(Items listed in a dataset)

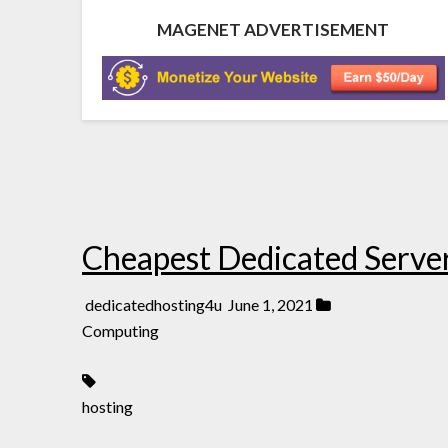
MAGENET ADVERTISEMENT
Cheapest Dedicated Serve
dedicatedhosting4u
June 1, 2021
Computing
hosting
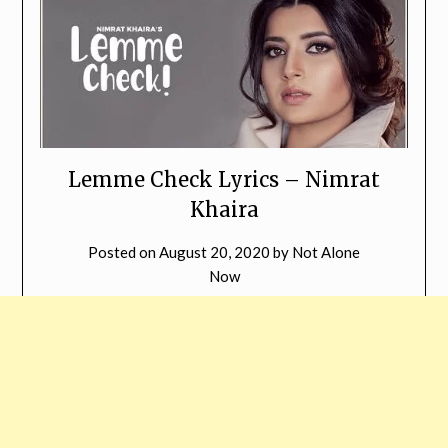
Lemme Check Lyrics – Nimrat
Khaira
Posted on
August 20, 2020
by
Not Alone
Now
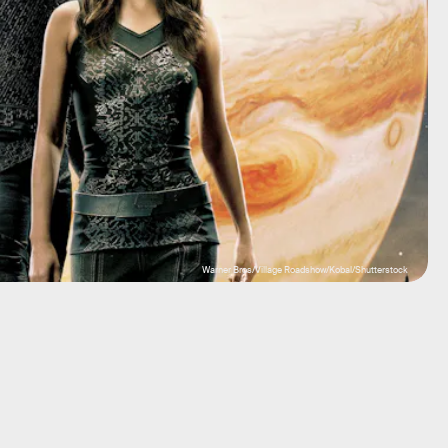
Warner Bros/Village Roadshow/Kobal/Shutterstock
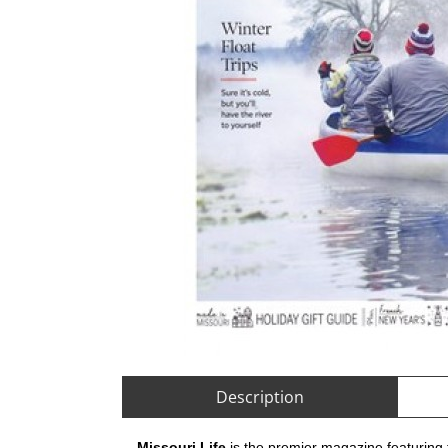
Description
Missouri Life
is the premier magazine featuring t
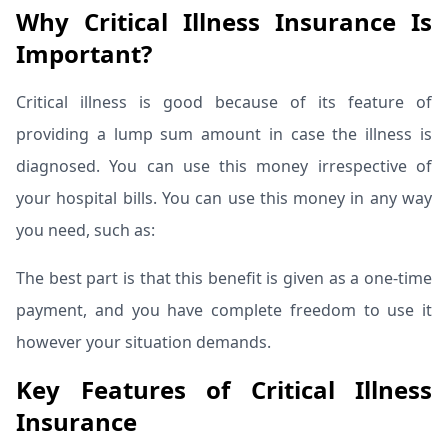
Why Critical Illness Insurance Is
Important?
Critical illness is good because of its feature of
providing a lump sum amount in case the illness is
diagnosed. You can use this money irrespective of
your hospital bills.
You can use this money in any way
you need, such as:
The best part is that this benefit is given as a one-time
payment, and you have complete freedom to use it
however your situation demands.
Key Features of Critical Illness
Insurance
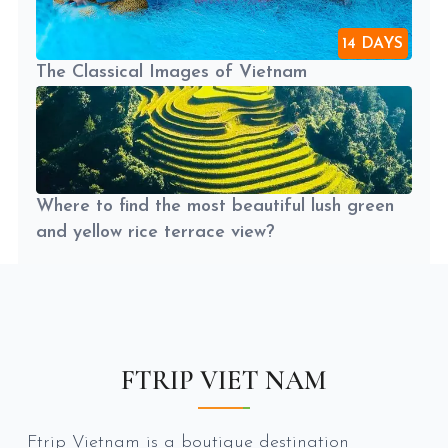
14 DAYS
The Classical Images of Vietnam
Where to find the most beautiful lush green
and yellow rice terrace view?
FTRIP VIET NAM
Ftrip Vietnam is a boutique destination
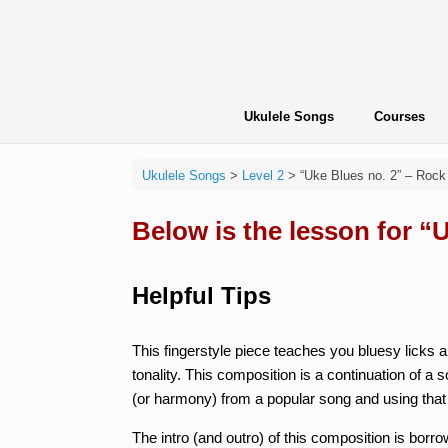
Skip
to
content
Ukulele Songs
Courses
Ukulele Songs
>
Level 2
>
“Uke Blues no. 2” – Rock
Below is the lesson for “
Helpful Tips
This fingerstyle piece teaches you bluesy licks
tonality. This composition is a continuation of a 
(or harmony) from a popular song and using that
The intro (and outro) of this composition is bor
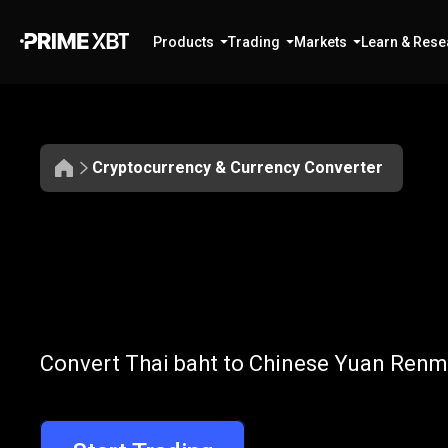
Products
Trading
Markets
Learn & Rese
Cryptocurrency & Currency Converter
Convert
THB
Convert
THB
t
Convert Thai baht to Chinese Yuan Renmi
to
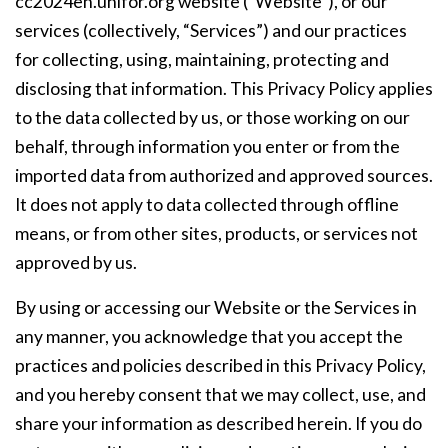
cc2024en.unifor.org website (“Website”), or our
services (collectively, “Services”) and our practices
for collecting, using, maintaining, protecting and
disclosing that information. This Privacy Policy applies
to the data collected by us, or those working on our
behalf, through information you enter or from the
imported data from authorized and approved sources.
It does not apply to data collected through offline
means, or from other sites, products, or services not
approved by us.
By using or accessing our Website or the Services in
any manner, you acknowledge that you accept the
practices and policies described in this Privacy Policy,
and you hereby consent that we may collect, use, and
share your information as described herein. If you do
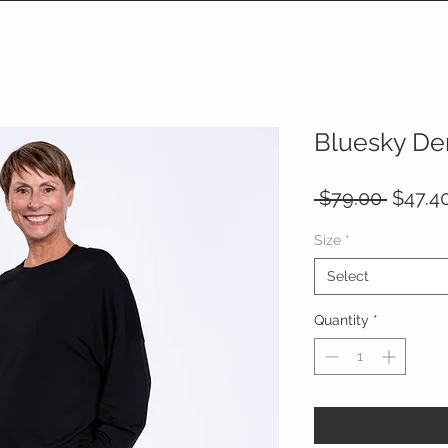
Bluesky De
Regula
 $79.00 
$47.4
Price
Size
*
Select
Quantity
*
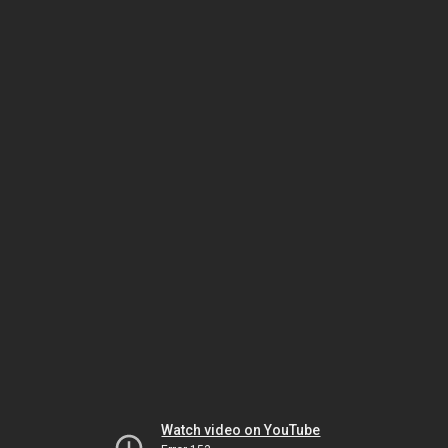
Watch video on YouTube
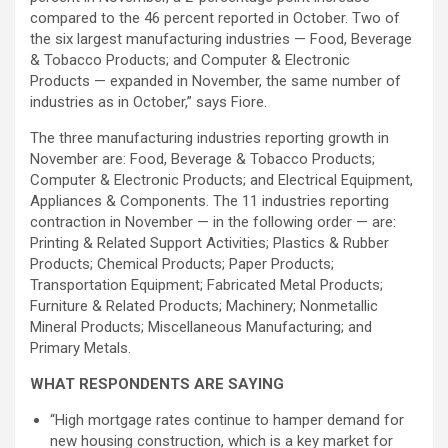
compared to the 46 percent reported in October. Two of
the six largest manufacturing industries — Food, Beverage
& Tobacco Products; and Computer & Electronic
Products — expanded in November, the same number of
industries as in October,” says Fiore.
The three manufacturing industries reporting growth in
November are: Food, Beverage & Tobacco Products;
Computer & Electronic Products; and Electrical Equipment,
Appliances & Components. The 11 industries reporting
contraction in November — in the following order — are:
Printing & Related Support Activities; Plastics & Rubber
Products; Chemical Products; Paper Products;
Transportation Equipment; Fabricated Metal Products;
Furniture & Related Products; Machinery; Nonmetallic
Mineral Products; Miscellaneous Manufacturing; and
Primary Metals.
WHAT RESPONDENTS ARE SAYING
“High mortgage rates continue to hamper demand for
new housing construction, which is a key market for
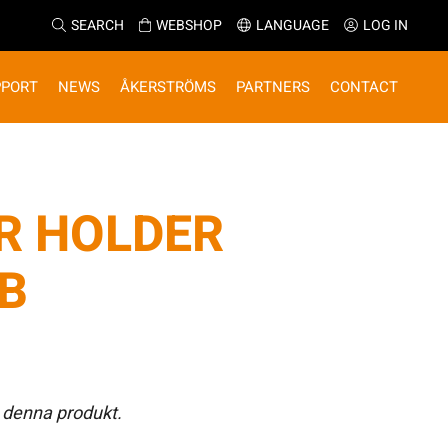
SEARCH
WEBSHOP
LANGUAGE
LOG IN
PPORT
NEWS
ÅKERSTRÖMS
PARTNERS
CONTACT
R HOLDER
JB
 denna produkt.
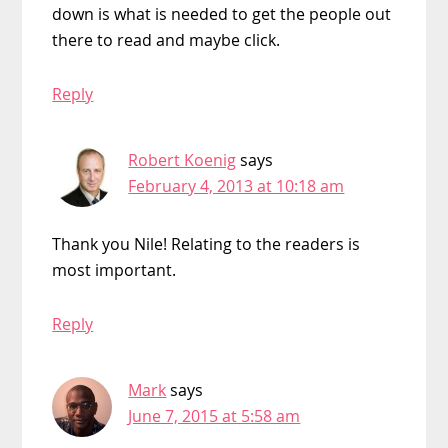
down is what is needed to get the people out
there to read and maybe click.
Reply
Robert Koenig
says
February 4, 2013 at 10:18 am
Thank you Nile! Relating to the readers is
most important.
Reply
Mark
says
June 7, 2015 at 5:58 am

*Problem description:* Please transcribe each line above exactly, but leave the images out.

*Answer for this exercise:*
MAGENET ADVERTISEMENT
Cheapest Dedicated Serve
dedicatedhosting4u
June 1, 2021
Computing
hosting
Lemme Check Lyrics – Nimrat
Khaira
Posted on
August 20, 2020
by
Not Alone
Now
Warner Bros/Village Roadshow/Kobal/Shutterstock
Description
Missouri Life
is the premier magazine featuring t
Why Critical Illness Insurance Is
Important?
Critical illness is good because of its feature of
providing a lump sum amount in case the illness is
diagnosed. You can use this money irrespective of
your hospital bills.
You can use this money in any way
you need, such as:
The best part is that this benefit is given as a one-time
payment, and you have complete freedom to use it
however your situation demands.
Key Features of Critical Illness
Insurance
14 DAYS
The Classical Images of Vietnam
Where to find the most beautiful lush green
and yellow rice terrace view?
FTRIP VIET NAM
Ftrip Vietnam is a boutique destination
Skip
to
content
Ukulele Songs
Courses
Ukulele Songs
>
Level 2
>
“Uke Blues no. 2” – Rock
Below is the lesson for “
Helpful Tips
This fingerstyle piece teaches you bluesy licks
tonality. This composition is a continuation of a 
(or harmony) from a popular song and using that
The intro (and outro) of this composition is bor
Products
Trading
Markets
Learn & Rese
Cryptocurrency & Currency Converter
Convert
THB
Convert
THB
t
Convert Thai baht to Chinese Yuan Renmi
to
cc2024en.unifor.org website (“Website”), or our
services (collectively, “Services”) and our practices
for collecting, using, maintaining, protecting and
disclosing that information. This Privacy Policy applies
to the data collected by us, or those working on our
behalf, through information you enter or from the
imported data from authorized and approved sources.
It does not apply to data collected through offline
means, or from other sites, products, or services not
approved by us.
By using or accessing our Website or the Services in
any manner, you acknowledge that you accept the
practices and policies described in this Privacy Policy,
and you hereby consent that we may collect, use, and
share your information as described herein. If you do
Bluesky De
Regula
 $79.00 
$47.4
Price
Size
*
Select
Quantity
*
Watch video on YouTube
compared to the 46 percent reported in October. Two of
the six largest manufacturing industries — Food, Beverage
& Tobacco Products; and Computer & Electronic
Products — expanded in November, the same number of
industries as in October,” says Fiore.
The three manufacturing industries reporting growth in
November are: Food, Beverage & Tobacco Products;
Computer & Electronic Products; and Electrical Equipment,
Appliances & Components. The 11 industries reporting
contraction in November — in the following order — are:
Printing & Related Support Activities; Plastics & Rubber
Products; Chemical Products; Paper Products;
Transportation Equipment; Fabricated Metal Products;
Furniture & Related Products; Machinery; Nonmetallic
Mineral Products; Miscellaneous Manufacturing; and
Primary Metals.
WHAT RESPONDENTS ARE SAYING
“High mortgage rates continue to hamper demand for
new housing construction, which is a key market for
SEARCH
WEBSHOP
LANGUAGE
LOG IN
PPORT
NEWS
ÅKERSTRÖMS
PARTNERS
CONTACT
R HOLDER
JB
 denna produkt.
down is what is needed to get the people out
there to read and maybe click.
Reply
Robert Koenig
says
February 4, 2013 at 10:18 am
Thank you Nile! Relating to the readers is
most important.
Reply
Mark
says
June 7, 2015 at 5:58 am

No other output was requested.